During our engagement, I have tried hard to encourage Daniel to make his own decision. He has a history (in my opinion) of doing what his parents tell him to do simply to avoid conflict. He is the peacemaker of the family. Practically since we started dating I have been trying to get him to stand up for himself. The first person he has learned to stand up to is me. I'm glad, too. I don't want a husband who does whatever I tell him; I want a life partner. But he still has a hard time going against his parents. Which is why I was so angry that his father pushed the issue so hard. Because we all know that Daniel will eventually cave. But so far, I have been very proud of Daniel. He stood up to his dad and told him that he would make his own decision later. I have been vocal in opposition to his parents. I believe that Rennie doesn't deserve to be a groomsman. He doesn't keep in touch with Daniel, he hasn't encouraged and supported our relationship, and in my opinion he hasn't been a very good big brother in the last 5 years. And even more, he got married and didn't tell Daniel or his parents for a few months afterwards! So if Rennie can get married and not tell anyone in the family, why is it so necessary for Daniel to have him stand up as someone who has supported him and our relationship? It's ridiculous! Finally, I believe, and Daniel and his mom agree, that Rennie doesn't even care! He has had no role in this argument, and likely doesn't realize that he is the subject of such extreme feelings. I have proposed that Rennie and my older brother are ushers. I think it's a great compromise: they're still in pictures, they still wear tuxedos, they're still part of the wedding party. But Daniel gets to use his closest friends and fraternity brothers as his groomsmen. Rennie probably doesn't even know the difference between being a groomsman and an usher. These are my arguments against Rennie as a groomsman, but I have tried not to be too pushy about them. In the end, I honestly want Daniel to do what he wants to do. But I think that is virtually impossible at this point. His Dad has pushed so much, that no matter what his decision it will either be because his dad made him, or because he is standing up to his dad. It's so sad that this has come down to that. His dad is being childish, selfish, and plain rude.

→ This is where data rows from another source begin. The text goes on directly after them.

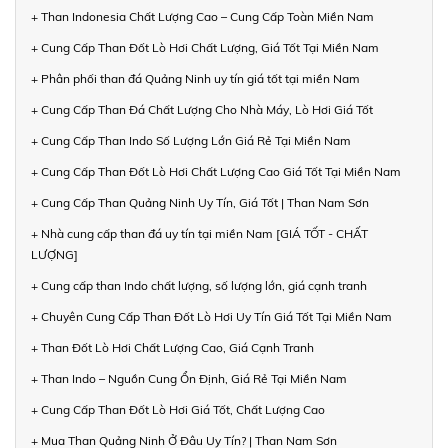
+ Than Indonesia Chất Lượng Cao – Cung Cấp Toàn Miền Nam
+ Cung Cấp Than Đốt Lò Hơi Chất Lượng, Giá Tốt Tại Miền Nam
+ Phân phối than đá Quảng Ninh uy tín giá tốt tại miền Nam
+ Cung Cấp Than Đá Chất Lượng Cho Nhà Máy, Lò Hơi Giá Tốt
+ Cung Cấp Than Indo Số Lượng Lớn Giá Rẻ Tại Miền Nam
+ Cung Cấp Than Đốt Lò Hơi Chất Lượng Cao Giá Tốt Tại Miền Nam
+ Cung Cấp Than Quảng Ninh Uy Tín, Giá Tốt | Than Nam Sơn
+ Nhà cung cấp than đá uy tín tại miền Nam [GIÁ TỐT - CHẤT
LƯỢNG]
+ Cung cấp than Indo chất lượng, số lượng lớn, giá cạnh tranh
+ Chuyên Cung Cấp Than Đốt Lò Hơi Uy Tín Giá Tốt Tại Miền Nam
+ Than Đốt Lò Hơi Chất Lượng Cao, Giá Cạnh Tranh
+ Than Indo – Nguồn Cung Ổn Định, Giá Rẻ Tại Miền Nam
+ Cung Cấp Than Đốt Lò Hơi Giá Tốt, Chất Lượng Cao
+ Mua Than Quảng Ninh Ở Đâu Uy Tín? | Than Nam Sơn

The entire time we were in Phoenix his dad was incredibly rude to both of us. This time of year he is very busy with his business. Daniel had planned on helping his Dad on Saturday, and earning some money in the process. Instead, he spent nearly 3 whole days of his vacation helping his dad. And there was not one thank you. His dad offered him $50 for 3 days of work. He didn't spend any time with us even though we won't see them again until Thanksgiving. Every time we invited him somewhere he said he had to work. He promised to go out for drinks with us, and then bailed at the last minute. Every time we spent time with him, he was rude and argumentative. He was demanding of Daniel's time and ungrateful for everything Daniel did to help. He was outright rude to me repeatedly. And then to top off the entire trip, demanded that Daniel make this very personal decision about our wedding. As you can tell, I am still so angry about it I can hardly stand it. He owes all of us a serious apology. Daniel asked him for an apology, and he refused and just pushed the issue more. He has damaged our relationship for a very long time, if not permanently. It will be months before I will be willing to speak to him. And I doubt I will ever get an apology. It's so sad that this is my lasting impression of the week. And really sad that my blog post about a wonderful week full of laughter and time with family and celebration of our future marriage was completely taken over by my incredible anger towards my future father-in-law.